Location: United States, Russia, Taiwan, Australia
Date Breach First Reported: 6/1/2013
Type: Nonstate actor
In 2013, the source code for the Carbanak banking Trojan was leaked online. Since then, the malware has been used by several gangs to steal from dozens of financial institutions. The attack strategies have changed many times in order to avoid detection.
The malware is often pushed into financial companies by luring employees to click malicious documents, which provide the attackers a foothold to move across the network to remotely manipulate ATMs, known as “jackpotting,” or to compromise point-of-sale data. The gangs planned each theft carefully, taking between two and four months to complete each intrusion, ultimately using mules to withdraw the funds from ATMs and transfer them to the criminals’ accounts.
Fin7, the most prolific group using Carbanak, has stolen more than €1 billion from banks in more than thirty countries over the past three years, according to Europol. As well as using Carbanak, the gang is understood to use widely available tools such as the Cobalt Strike framework. The group recruited developers to work for an Israeli-Russian front company named Combi Security, and it is not clear whether the employees knew the nature of the work.
The authorities arrested a man thought to be the gang’s ringleader in Spain in March 2018, while in August the U.S. Department of Justice arrested three Ukrainian suspects.
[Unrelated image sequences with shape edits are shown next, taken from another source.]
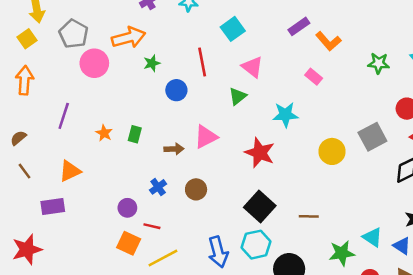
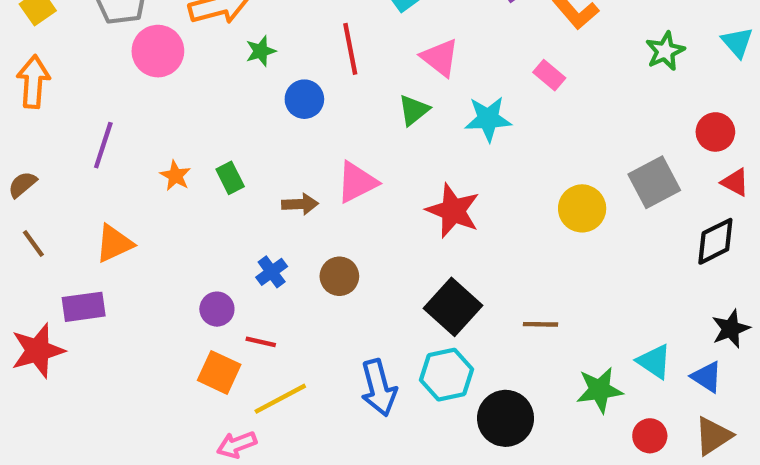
green star: (379, 63) -> (665, 51), turned -30
cyan star: (285, 115) -> (488, 119), moved
green rectangle: (135, 134) -> (230, 178), turned -42
red star: (27, 249) -> (38, 351), moved

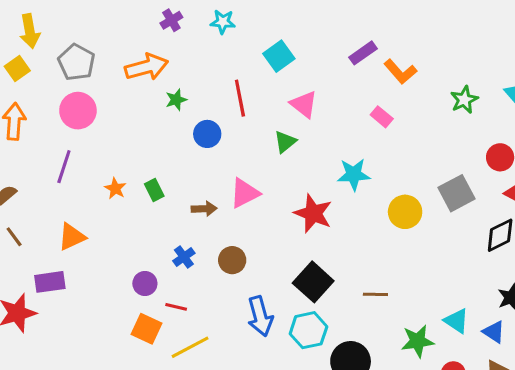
pink circle: (158, 51) -> (78, 111), moved
cyan star: (488, 119) -> (354, 174), moved
blue arrow: (379, 388) -> (260, 316), moved

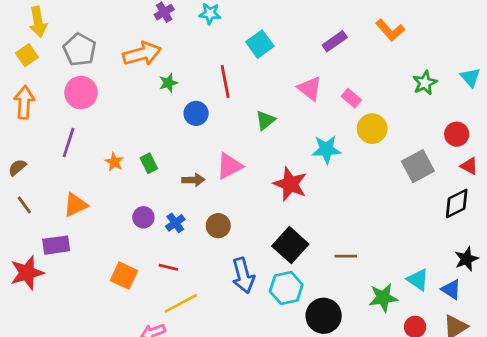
orange L-shape: (400, 72) -> (390, 30), moved
pink triangle: (304, 104) -> (310, 88), moved
yellow circle: (405, 212) -> (372, 129), moved
purple circle: (145, 283) -> (143, 217), moved
orange square: (146, 329) -> (124, 276), moved

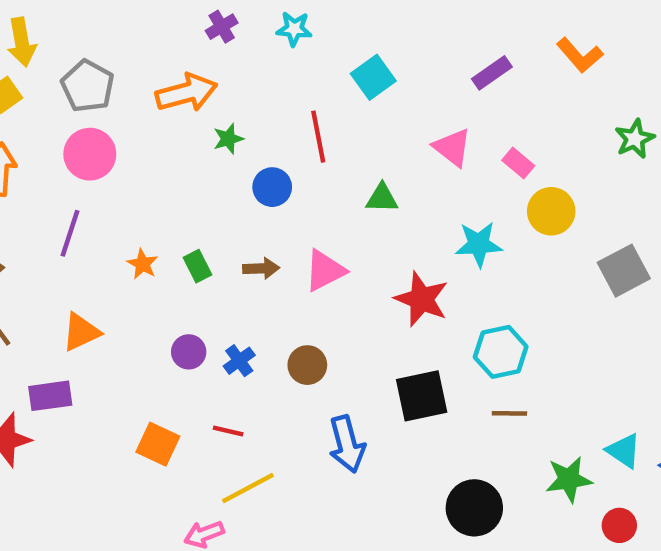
green triangle: (265, 120) -> (382, 198), turned 40
brown arrow: (193, 180) -> (261, 268), moved
black square: (290, 245) -> (422, 396), turned 36
cyan hexagon: (286, 288) -> (501, 352), moved

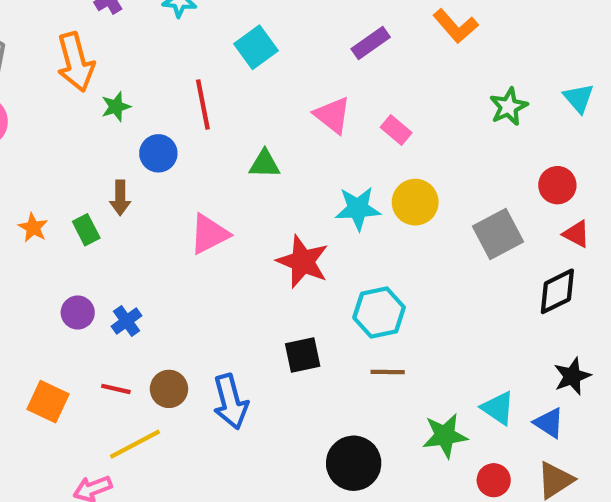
orange arrow: (186, 93) -> (76, 62), turned 90
yellow circle: (551, 211) -> (415, 202), moved
brown arrow: (261, 268) -> (120, 198), moved, turned 92
brown circle: (307, 365) -> (169, 389), moved
black square: (422, 396) -> (303, 355), size x0.7

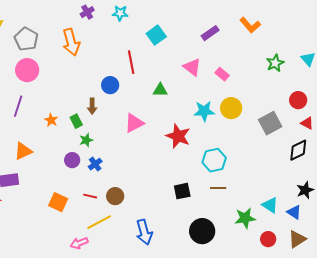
green star: (116, 107) -> (86, 140), moved
black square: (303, 355) -> (182, 191), moved
blue arrow: (231, 402) -> (144, 232), moved

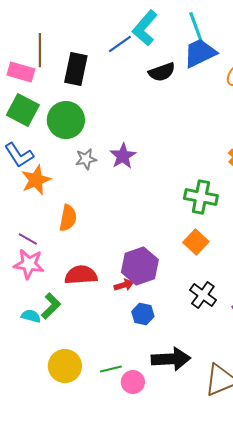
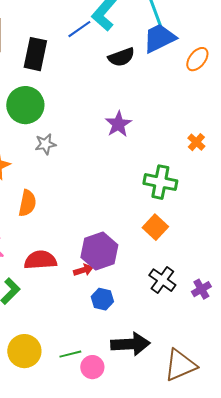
purple star: (123, 156) -> (118, 124), moved

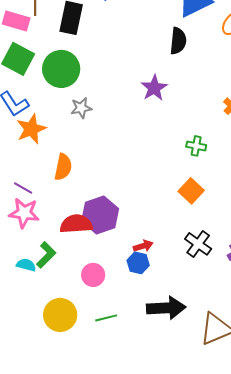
black semicircle: (121, 57) -> (178, 41), moved, turned -64
green cross: (160, 182) -> (196, 146), size x0.6
purple hexagon: (99, 251) -> (100, 215), moved
red arrow: (83, 270) -> (143, 246), moved
pink circle: (92, 367) -> (93, 275), moved

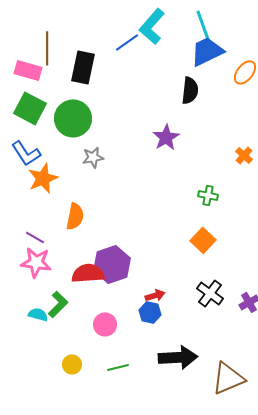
yellow circle: (60, 315) -> (72, 364), size x0.6

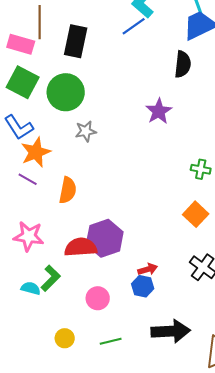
blue line: (127, 42) -> (134, 26), moved
purple line: (35, 237) -> (28, 179), moved

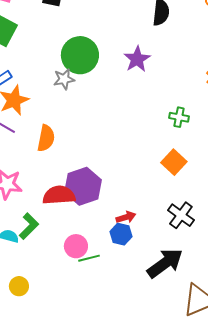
green circle: (66, 92) -> (80, 55), moved
black arrow: (171, 331) -> (165, 263), moved, turned -33
yellow circle: (65, 338) -> (19, 286), moved
green line: (111, 341) -> (89, 258), moved

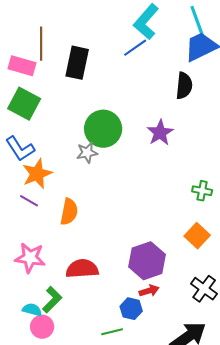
purple hexagon: (83, 186) -> (147, 261), moved
blue hexagon: (121, 234) -> (131, 309), moved
pink circle: (76, 246) -> (42, 327), moved

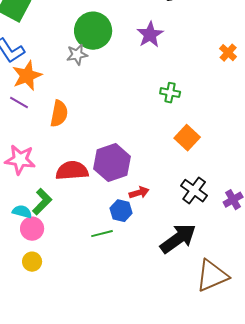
green cross: (202, 191) -> (170, 93), moved
purple hexagon: (147, 261) -> (112, 163), moved

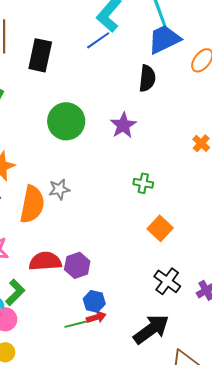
gray star: (77, 55) -> (59, 189), moved
orange semicircle: (59, 114) -> (32, 204), size x1.4
purple hexagon: (112, 163) -> (77, 265), moved, size x0.7
red arrow: (139, 193) -> (96, 317), moved

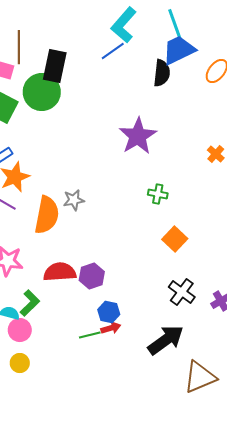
black semicircle: (147, 78) -> (162, 73), moved
green circle: (66, 121) -> (42, 92), moved
purple star: (123, 125) -> (138, 136), size x1.4

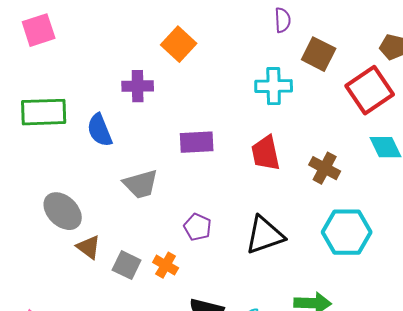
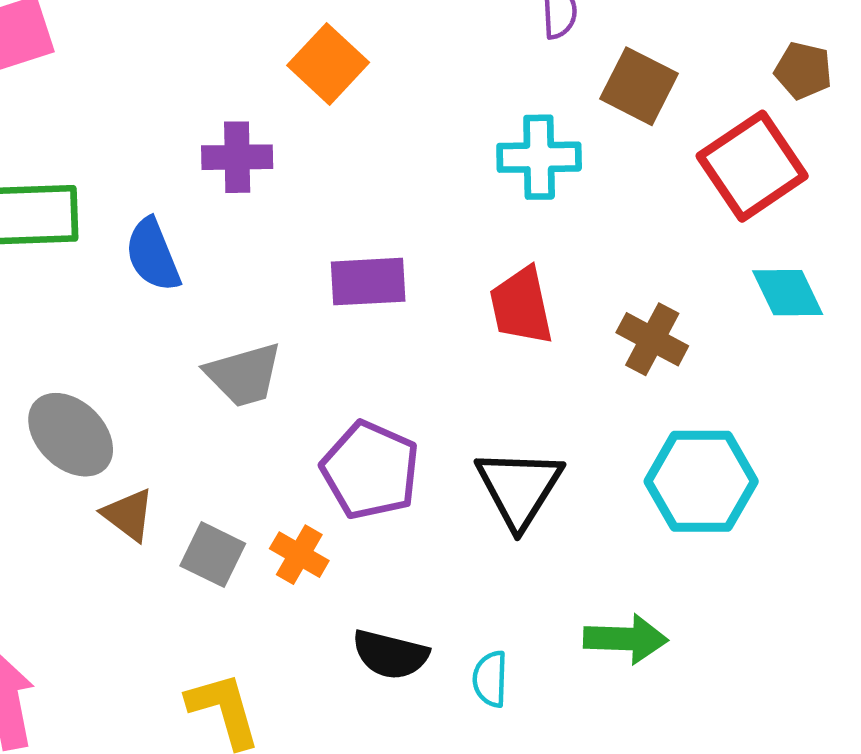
purple pentagon: (198, 227) -> (370, 470), size x1.6
black triangle: (265, 235) -> (519, 488), turned -39

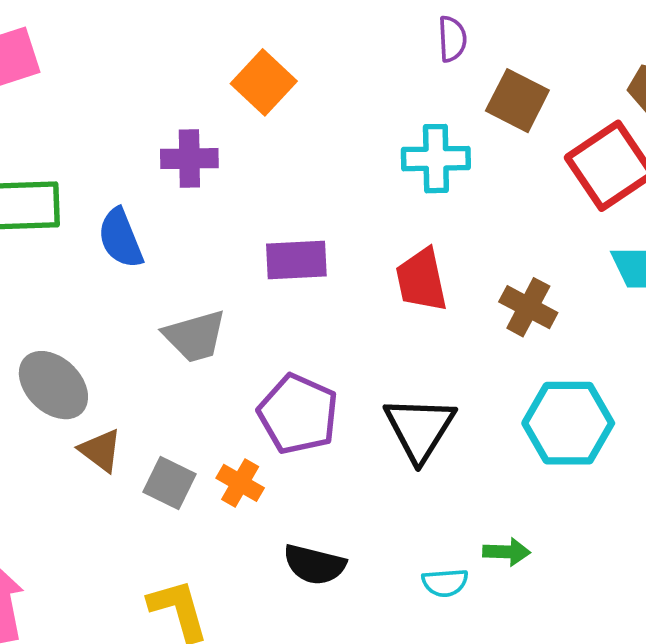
green arrow: (626, 639) -> (507, 552), size x0.7
cyan semicircle: (490, 679) -> (445, 583), moved, turned -96

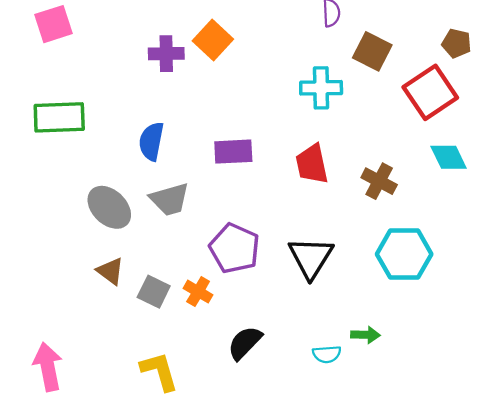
purple cross: (189, 159) -> (166, 54), moved
blue semicircle: (121, 238) -> (151, 141), moved, turned 33
gray ellipse: (53, 385) -> (109, 207), moved
black semicircle: (314, 565) -> (245, 343), turned 120

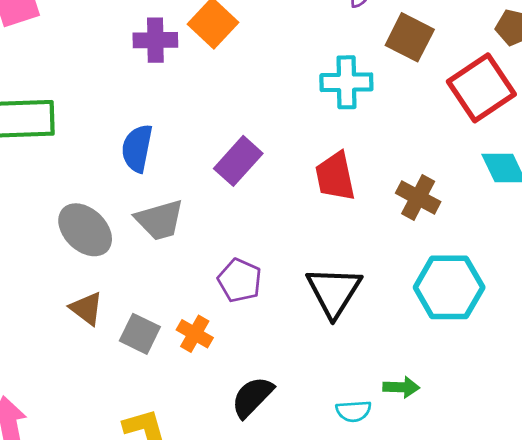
purple rectangle: (233, 152) -> (238, 161), turned -45
purple pentagon: (235, 248) -> (240, 280), size x0.7

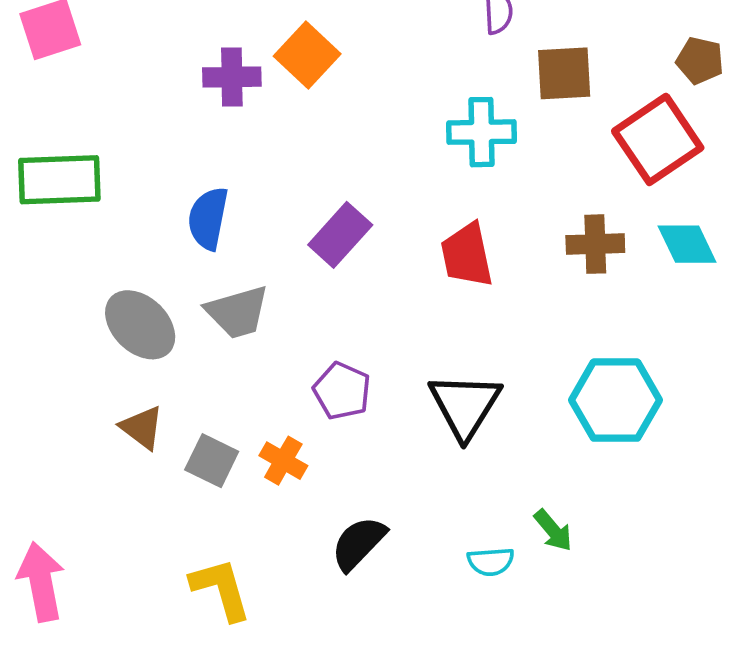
brown square: (410, 37) -> (564, 73), turned -30
brown cross: (418, 197) -> (595, 244), moved, turned -30
green arrow: (401, 387) -> (553, 530), turned 48

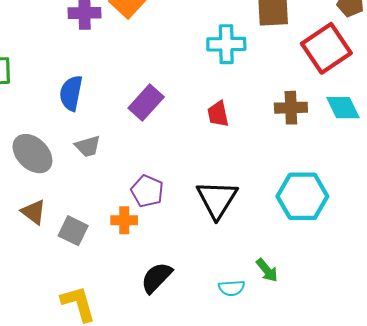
red trapezoid: (467, 255) -> (218, 114), size x0.7
gray trapezoid: (237, 312) -> (88, 146), size x0.7
orange cross: (283, 461) -> (124, 220), moved, turned -30

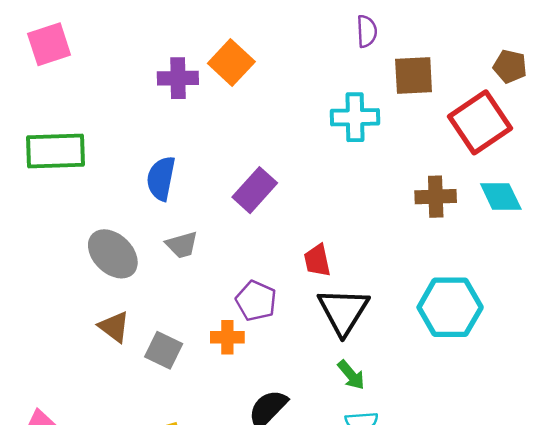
red trapezoid: (218, 114) -> (317, 260), moved
green arrow: (267, 270) -> (351, 375), moved

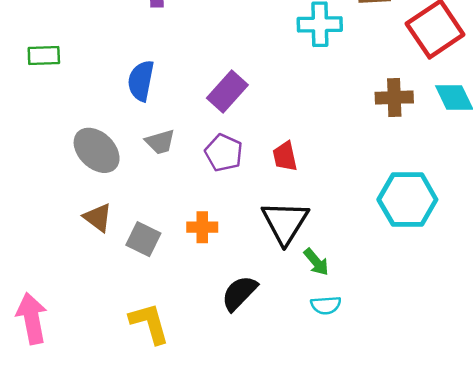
green rectangle: (56, 151) -> (44, 56), size x0.6
purple pentagon: (256, 301) -> (224, 153), moved
black triangle: (343, 311) -> (285, 222), moved

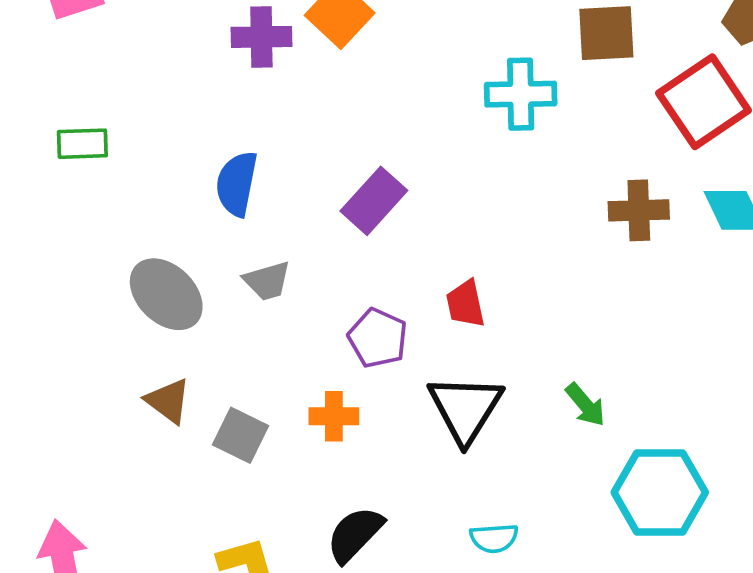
purple pentagon: (224, 153) -> (378, 338), moved
cyan hexagon: (407, 200) -> (660, 492), moved
green arrow: (316, 262) -> (585, 405), moved
black semicircle: (239, 293) -> (355, 534), moved
cyan semicircle: (326, 305) -> (494, 538), moved

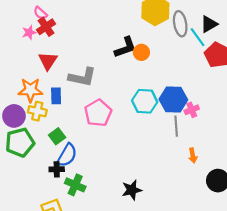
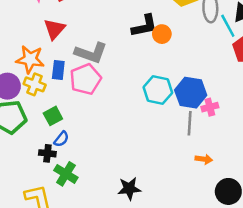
pink pentagon: (98, 113) -> (85, 79), moved
blue semicircle: (67, 155) -> (61, 139), size x0.6
orange arrow: (193, 156) -> (204, 159), turned -80

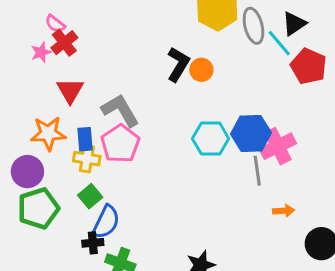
black L-shape: (144, 26) -> (178, 64), turned -36
gray L-shape: (91, 53) -> (120, 110), turned -128
yellow cross: (35, 84) -> (87, 159), moved
pink cross: (210, 107) -> (278, 146), size x1.6
blue semicircle: (61, 139) -> (106, 222), size x1.6

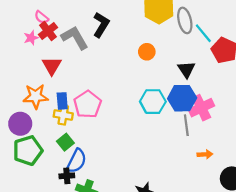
black triangle: (294, 24) -> (186, 69), moved, turned -30
black L-shape: (178, 64) -> (101, 25), moved
gray L-shape: (120, 110) -> (75, 38), moved

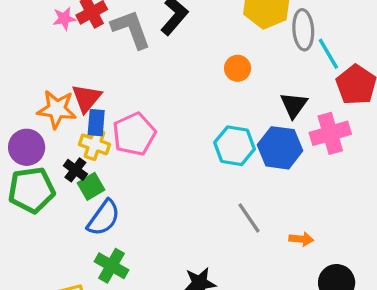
red triangle: (52, 66) -> (86, 98), moved
pink cross: (201, 108) -> (330, 133), moved
gray line: (186, 125) -> (249, 218), moved, turned -36
black cross: (67, 176) -> (75, 170), moved, turned 32

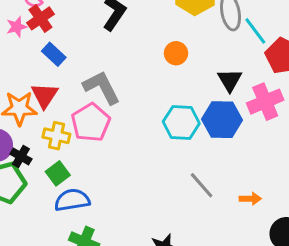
gray L-shape: (131, 29) -> (102, 87), moved
blue rectangle: (96, 123) -> (54, 54), moved, turned -45
black cross: (75, 170) -> (21, 156), moved
blue semicircle: (104, 218) -> (72, 200), turned -128

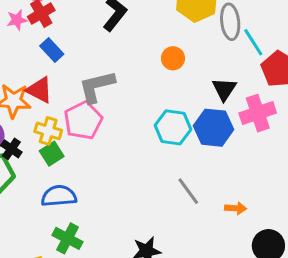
gray L-shape: (102, 87) -> (97, 86), turned -81
red triangle: (45, 95) -> (39, 90), turned -40
green square: (58, 173) -> (52, 154), moved

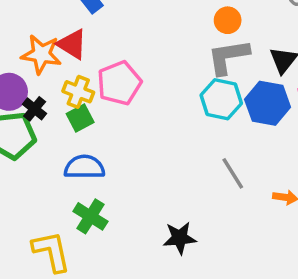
gray L-shape: (97, 86) -> (228, 57), moved

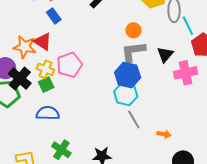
cyan hexagon: (221, 99) -> (126, 94), moved
blue hexagon: (268, 103) -> (128, 75), moved
black cross: (35, 109) -> (20, 79), size x1.6
green cross: (90, 216) -> (61, 150), moved

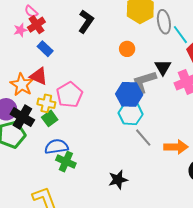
orange star: (25, 47) -> (22, 85), turned 30
gray L-shape: (133, 52) -> (144, 82), moved
orange arrow: (164, 134) -> (176, 147), size x1.6
green cross: (61, 150) -> (66, 162), moved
The United States claims the group stole the details of 15 million payment cards by attacking more than 120 U.S. companies, including the Chipotle and Arby’s restaurant chains.
Another Trojan, which is named Odinaff and bears a resemblance to Carbanak, was spotted attacking banking, trading, and payroll companies in 2016. It is unclear whether this is the work of Fin7 or another gang. While Fin7 appears to have gone quiet, it is unclear whether this is because activity stopped following the arrests or its techniques have changed again.